** RECORDS SUPPLIED follows **
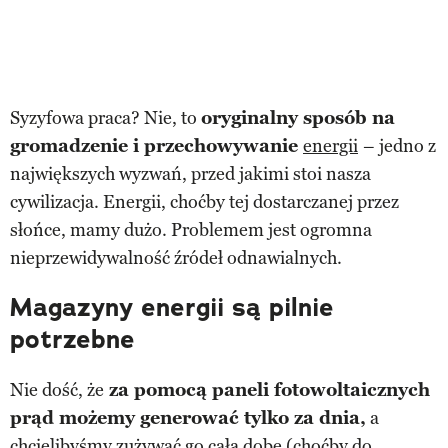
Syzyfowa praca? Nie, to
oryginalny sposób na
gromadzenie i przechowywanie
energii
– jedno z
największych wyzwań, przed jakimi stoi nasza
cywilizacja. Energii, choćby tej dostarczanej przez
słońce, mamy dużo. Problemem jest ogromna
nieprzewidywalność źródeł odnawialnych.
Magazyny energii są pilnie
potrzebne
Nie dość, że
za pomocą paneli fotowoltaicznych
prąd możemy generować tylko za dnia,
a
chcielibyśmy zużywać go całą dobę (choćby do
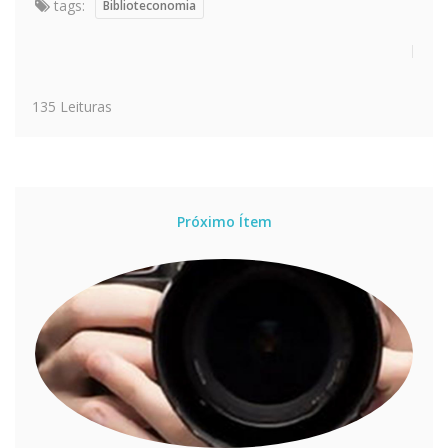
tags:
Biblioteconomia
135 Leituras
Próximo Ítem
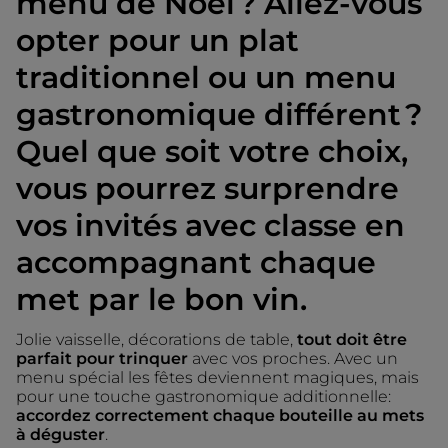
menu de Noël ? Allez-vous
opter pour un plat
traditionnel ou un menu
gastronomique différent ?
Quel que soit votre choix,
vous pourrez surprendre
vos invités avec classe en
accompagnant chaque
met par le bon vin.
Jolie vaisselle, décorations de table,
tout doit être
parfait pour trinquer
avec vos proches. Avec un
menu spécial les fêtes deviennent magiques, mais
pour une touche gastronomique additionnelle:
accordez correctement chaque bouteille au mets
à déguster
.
** End of RECORDS SUPPLIED **
Please restate the material above line by line, exactly, beginning at its first line and ending with the line that contains "met par le bon vin.", without any pictures.

**SOLUTION FOR THIS PROBLEM:**
Syzyfowa praca? Nie, to
oryginalny sposób na
gromadzenie i przechowywanie
energii
– jedno z
największych wyzwań, przed jakimi stoi nasza
cywilizacja. Energii, choćby tej dostarczanej przez
słońce, mamy dużo. Problemem jest ogromna
nieprzewidywalność źródeł odnawialnych.
Magazyny energii są pilnie
potrzebne
Nie dość, że
za pomocą paneli fotowoltaicznych
prąd możemy generować tylko za dnia,
a
chcielibyśmy zużywać go całą dobę (choćby do
tags:
Biblioteconomia
135 Leituras
Próximo Ítem
menu de Noël ? Allez-vous
opter pour un plat
traditionnel ou un menu
gastronomique différent ?
Quel que soit votre choix,
vous pourrez surprendre
vos invités avec classe en
accompagnant chaque
met par le bon vin.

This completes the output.